§ **WHAT YOU NEED TO DO**: Retype the following data exactly, but leave its pictures out.

□ □ □ □ □ □ □

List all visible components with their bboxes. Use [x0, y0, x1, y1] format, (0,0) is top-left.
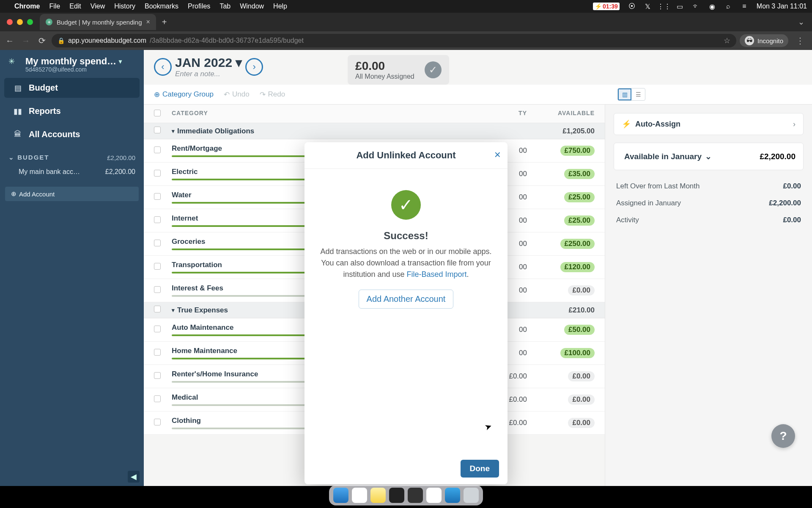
- select-all-checkbox[interactable]: [154, 110, 161, 116]
- control-center-icon[interactable]: ≡: [741, 3, 748, 10]
- available-amount: £2,200.00: [760, 152, 796, 161]
- menubar-history[interactable]: History: [114, 3, 135, 10]
- menubar-profiles[interactable]: Profiles: [188, 3, 210, 10]
- incognito-icon: 🕶: [745, 36, 754, 45]
- window-minimize-button[interactable]: [17, 19, 23, 25]
- row-checkbox[interactable]: [154, 193, 161, 200]
- address-bar[interactable]: 🔒 app.youneedabudget.com/3a8bbdae-d62a-4…: [52, 34, 736, 47]
- forward-button[interactable]: →: [19, 36, 32, 46]
- view-columns-button[interactable]: ▥: [618, 88, 631, 100]
- sidebar-budget-total: £2,200.00: [107, 154, 135, 161]
- back-button[interactable]: ←: [3, 36, 16, 46]
- sidebar-email: 5d485270@uifeed.com: [25, 66, 122, 73]
- success-heading: Success!: [316, 230, 496, 242]
- all-money-assigned-card[interactable]: £0.00 All Money Assigned ✓: [348, 55, 449, 85]
- menubar-bookmarks[interactable]: Bookmarks: [145, 3, 178, 10]
- chrome-tabstrip: ✳ Budget | My monthly spending × + ⌄: [0, 13, 812, 31]
- collapse-sidebar-button[interactable]: ◀: [128, 471, 140, 483]
- menubar-file[interactable]: File: [49, 3, 60, 10]
- url-domain: app.youneedabudget.com: [68, 37, 146, 44]
- help-button[interactable]: ?: [771, 424, 795, 448]
- search-icon[interactable]: ⌕: [724, 3, 732, 10]
- sidebar-header[interactable]: ✳ My monthly spend… ▾ 5d485270@uifeed.co…: [0, 50, 144, 76]
- category-group-row[interactable]: ▾ Immediate Obligations £1,205.00: [144, 123, 605, 139]
- sidebar-item-budget[interactable]: ▤ Budget: [4, 78, 140, 98]
- row-checkbox[interactable]: [154, 286, 161, 293]
- dock-reminders[interactable]: [426, 488, 442, 503]
- row-checkbox[interactable]: [154, 349, 161, 356]
- undo-icon: ↶: [224, 90, 230, 99]
- window-zoom-button[interactable]: [27, 19, 33, 25]
- row-checkbox[interactable]: [154, 419, 161, 425]
- available-in-month-toggle[interactable]: Available in January ⌄: [622, 149, 714, 164]
- view-list-button[interactable]: ☰: [631, 88, 645, 100]
- add-account-label: Add Account: [19, 190, 55, 198]
- chrome-menu-button[interactable]: ⋮: [792, 36, 809, 46]
- dock-iterm[interactable]: [408, 488, 423, 503]
- budget-toolbar: ⊕ Category Group ↶ Undo ↷ Redo ▥ ☰: [144, 85, 812, 105]
- dock-notes[interactable]: [370, 488, 386, 503]
- dock-appstore[interactable]: [445, 488, 460, 503]
- sidebar-account-row[interactable]: My main bank acc… £2,200.00: [0, 164, 144, 180]
- inspector-line: Left Over from Last Month£0.00: [614, 178, 804, 195]
- undo-button[interactable]: ↶ Undo: [224, 90, 250, 99]
- group-checkbox[interactable]: [154, 306, 161, 312]
- row-checkbox[interactable]: [154, 216, 161, 223]
- sidebar-budget-section[interactable]: ⌄ BUDGET £2,200.00: [0, 146, 144, 164]
- row-checkbox[interactable]: [154, 372, 161, 379]
- x-icon[interactable]: 𝕏: [644, 3, 652, 10]
- dock-trash[interactable]: [464, 488, 479, 503]
- modal-close-button[interactable]: ×: [494, 148, 501, 161]
- redo-button[interactable]: ↷ Redo: [260, 90, 285, 99]
- user-icon[interactable]: ◉: [708, 3, 716, 10]
- account-name: My main bank acc…: [19, 168, 80, 176]
- row-checkbox[interactable]: [154, 146, 161, 153]
- bookmark-star-icon[interactable]: ☆: [724, 36, 730, 45]
- sidebar-label-accounts: All Accounts: [29, 130, 80, 139]
- menubar-tab[interactable]: Tab: [219, 3, 230, 10]
- sidebar-item-accounts[interactable]: 🏛 All Accounts: [4, 124, 140, 144]
- window-close-button[interactable]: [7, 19, 13, 25]
- dock-terminal[interactable]: [389, 488, 404, 503]
- caret-down-icon: ▾: [172, 307, 175, 313]
- reload-button[interactable]: ⟳: [36, 36, 48, 46]
- tab-close-button[interactable]: ×: [146, 18, 150, 26]
- prev-month-button[interactable]: ‹: [154, 58, 172, 76]
- add-another-account-button[interactable]: Add Another Account: [359, 290, 454, 309]
- plus-circle-icon: ⊕: [154, 90, 160, 99]
- success-text: Add transactions on the web or in our mo…: [316, 246, 496, 280]
- month-note-input[interactable]: Enter a note...: [175, 70, 242, 78]
- menubar-window[interactable]: Window: [240, 3, 264, 10]
- incognito-badge[interactable]: 🕶 Incognito: [740, 34, 788, 47]
- row-checkbox[interactable]: [154, 170, 161, 177]
- month-selector[interactable]: JAN 2022 ▾: [175, 55, 242, 70]
- next-month-button[interactable]: ›: [245, 58, 263, 76]
- row-checkbox[interactable]: [154, 326, 161, 332]
- wifi-icon[interactable]: ᯤ: [692, 3, 700, 10]
- row-checkbox[interactable]: [154, 263, 161, 270]
- sidebar-item-reports[interactable]: ▮▮ Reports: [4, 101, 140, 121]
- file-based-import-link[interactable]: File-Based Import: [407, 270, 467, 279]
- bolt-icon[interactable]: ⦿: [628, 3, 636, 10]
- menubar-edit[interactable]: Edit: [69, 3, 81, 10]
- battery-status[interactable]: ⚡01:39: [593, 3, 620, 10]
- done-button[interactable]: Done: [461, 460, 499, 478]
- browser-tab[interactable]: ✳ Budget | My monthly spending ×: [40, 14, 156, 30]
- row-checkbox[interactable]: [154, 395, 161, 402]
- tab-overflow-button[interactable]: ⌄: [794, 16, 809, 28]
- add-category-group-button[interactable]: ⊕ Category Group: [154, 90, 214, 99]
- menubar-app-name[interactable]: Chrome: [14, 3, 40, 10]
- dock-chrome[interactable]: [352, 488, 367, 503]
- dock-finder[interactable]: [333, 488, 348, 503]
- auto-assign-button[interactable]: ⚡ Auto-Assign ›: [614, 113, 804, 135]
- menubar-view[interactable]: View: [91, 3, 105, 10]
- plus-circle-icon: ⊕: [11, 190, 16, 198]
- add-account-button[interactable]: ⊕ Add Account: [5, 187, 139, 201]
- menubar-help[interactable]: Help: [273, 3, 287, 10]
- dots-icon[interactable]: ⋮⋮: [660, 3, 668, 10]
- battery-icon[interactable]: ▭: [676, 3, 684, 10]
- group-checkbox[interactable]: [154, 127, 161, 133]
- menubar-clock[interactable]: Mon 3 Jan 11:01: [757, 3, 807, 10]
- row-checkbox[interactable]: [154, 240, 161, 246]
- new-tab-button[interactable]: +: [162, 17, 167, 27]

□ □ □ □ □ □ □

§ **RESULT FOR THIS EXERCISE**:
List all visible components with their bboxes. Use [x0, y0, x1, y1] format, (0,0) is top-left.
- select-all-checkbox[interactable]: [154, 110, 161, 116]
- control-center-icon[interactable]: ≡: [741, 3, 748, 10]
- available-amount: £2,200.00: [760, 152, 796, 161]
- menubar-history[interactable]: History: [114, 3, 135, 10]
- menubar-profiles[interactable]: Profiles: [188, 3, 210, 10]
- incognito-icon: 🕶: [745, 36, 754, 45]
- window-minimize-button[interactable]: [17, 19, 23, 25]
- row-checkbox[interactable]: [154, 193, 161, 200]
- address-bar[interactable]: 🔒 app.youneedabudget.com/3a8bbdae-d62a-4…: [52, 34, 736, 47]
- forward-button[interactable]: →: [19, 36, 32, 46]
- view-columns-button[interactable]: ▥: [618, 88, 631, 100]
- sidebar-budget-total: £2,200.00: [107, 154, 135, 161]
- back-button[interactable]: ←: [3, 36, 16, 46]
- sidebar-email: 5d485270@uifeed.com: [25, 66, 122, 73]
- success-heading: Success!: [316, 230, 496, 242]
- all-money-assigned-card[interactable]: £0.00 All Money Assigned ✓: [348, 55, 449, 85]
- menubar-bookmarks[interactable]: Bookmarks: [145, 3, 178, 10]
- chrome-tabstrip: ✳ Budget | My monthly spending × + ⌄: [0, 13, 812, 31]
- collapse-sidebar-button[interactable]: ◀: [128, 471, 140, 483]
- menubar-file[interactable]: File: [49, 3, 60, 10]
- url-domain: app.youneedabudget.com: [68, 37, 146, 44]
- help-button[interactable]: ?: [771, 424, 795, 448]
- search-icon[interactable]: ⌕: [724, 3, 732, 10]
- sidebar-header[interactable]: ✳ My monthly spend… ▾ 5d485270@uifeed.co…: [0, 50, 144, 76]
- category-group-row[interactable]: ▾ Immediate Obligations £1,205.00: [144, 123, 605, 139]
- sidebar-item-budget[interactable]: ▤ Budget: [4, 78, 140, 98]
- row-checkbox[interactable]: [154, 286, 161, 293]
- dock-reminders[interactable]: [426, 488, 442, 503]
- row-checkbox[interactable]: [154, 349, 161, 356]
- undo-icon: ↶: [224, 90, 230, 99]
- window-zoom-button[interactable]: [27, 19, 33, 25]
- row-checkbox[interactable]: [154, 419, 161, 425]
- available-in-month-toggle[interactable]: Available in January ⌄: [622, 149, 714, 164]
- view-list-button[interactable]: ☰: [631, 88, 645, 100]
- add-account-label: Add Account: [19, 190, 55, 198]
- chrome-menu-button[interactable]: ⋮: [792, 36, 809, 46]
- dock-iterm[interactable]: [408, 488, 423, 503]
- budget-toolbar: ⊕ Category Group ↶ Undo ↷ Redo ▥ ☰: [144, 85, 812, 105]
- dock-notes[interactable]: [370, 488, 386, 503]
- dock-appstore[interactable]: [445, 488, 460, 503]
- sidebar-account-row[interactable]: My main bank acc… £2,200.00: [0, 164, 144, 180]
- inspector-line: Left Over from Last Month£0.00: [614, 178, 804, 195]
- undo-button[interactable]: ↶ Undo: [224, 90, 250, 99]
- group-checkbox[interactable]: [154, 306, 161, 312]
- row-checkbox[interactable]: [154, 216, 161, 223]
- sidebar-budget-section[interactable]: ⌄ BUDGET £2,200.00: [0, 146, 144, 164]
- row-checkbox[interactable]: [154, 372, 161, 379]
- x-icon[interactable]: 𝕏: [644, 3, 652, 10]
- dock-trash[interactable]: [464, 488, 479, 503]
- modal-close-button[interactable]: ×: [494, 148, 501, 161]
- redo-button[interactable]: ↷ Redo: [260, 90, 285, 99]
- user-icon[interactable]: ◉: [708, 3, 716, 10]
- account-name: My main bank acc…: [19, 168, 80, 176]
- row-checkbox[interactable]: [154, 146, 161, 153]
- bookmark-star-icon[interactable]: ☆: [724, 36, 730, 45]
- sidebar-label-accounts: All Accounts: [29, 130, 80, 139]
- menubar-tab[interactable]: Tab: [219, 3, 230, 10]
- sidebar-item-accounts[interactable]: 🏛 All Accounts: [4, 124, 140, 144]
- window-close-button[interactable]: [7, 19, 13, 25]
- dock-terminal[interactable]: [389, 488, 404, 503]
- caret-down-icon: ▾: [172, 307, 175, 313]
- reload-button[interactable]: ⟳: [36, 36, 48, 46]
- tab-close-button[interactable]: ×: [146, 18, 150, 26]
- prev-month-button[interactable]: ‹: [154, 58, 172, 76]
- add-another-account-button[interactable]: Add Another Account: [359, 290, 454, 309]
- plus-circle-icon: ⊕: [154, 90, 160, 99]
- success-text: Add transactions on the web or in our mo…: [316, 246, 496, 280]
- month-note-input[interactable]: Enter a note...: [175, 70, 242, 78]
- menubar-window[interactable]: Window: [240, 3, 264, 10]
- incognito-badge[interactable]: 🕶 Incognito: [740, 34, 788, 47]
- row-checkbox[interactable]: [154, 170, 161, 177]
- month-selector[interactable]: JAN 2022 ▾: [175, 55, 242, 70]
- next-month-button[interactable]: ›: [245, 58, 263, 76]
- row-checkbox[interactable]: [154, 326, 161, 332]
- wifi-icon[interactable]: ᯤ: [692, 3, 700, 10]
- row-checkbox[interactable]: [154, 263, 161, 270]
- sidebar-item-reports[interactable]: ▮▮ Reports: [4, 101, 140, 121]
- file-based-import-link[interactable]: File-Based Import: [407, 270, 467, 279]
- bolt-icon[interactable]: ⦿: [628, 3, 636, 10]
- menubar-edit[interactable]: Edit: [69, 3, 81, 10]
- battery-status[interactable]: ⚡01:39: [593, 3, 620, 10]
- done-button[interactable]: Done: [461, 460, 499, 478]
- browser-tab[interactable]: ✳ Budget | My monthly spending ×: [40, 14, 156, 30]
- row-checkbox[interactable]: [154, 395, 161, 402]
- tab-overflow-button[interactable]: ⌄: [794, 16, 809, 28]
- add-category-group-button[interactable]: ⊕ Category Group: [154, 90, 214, 99]
- menubar-app-name[interactable]: Chrome: [14, 3, 40, 10]
- dock-chrome[interactable]: [352, 488, 367, 503]
- dock-finder[interactable]: [333, 488, 348, 503]
- auto-assign-button[interactable]: ⚡ Auto-Assign ›: [614, 113, 804, 135]
- menubar-view[interactable]: View: [91, 3, 105, 10]
- plus-circle-icon: ⊕: [11, 190, 16, 198]
- add-account-button[interactable]: ⊕ Add Account: [5, 187, 139, 201]
- menubar-help[interactable]: Help: [273, 3, 287, 10]
- dots-icon[interactable]: ⋮⋮: [660, 3, 668, 10]
- battery-icon[interactable]: ▭: [676, 3, 684, 10]
- group-checkbox[interactable]: [154, 127, 161, 133]
- menubar-clock[interactable]: Mon 3 Jan 11:01: [757, 3, 807, 10]
- row-checkbox[interactable]: [154, 240, 161, 246]
- new-tab-button[interactable]: +: [162, 17, 167, 27]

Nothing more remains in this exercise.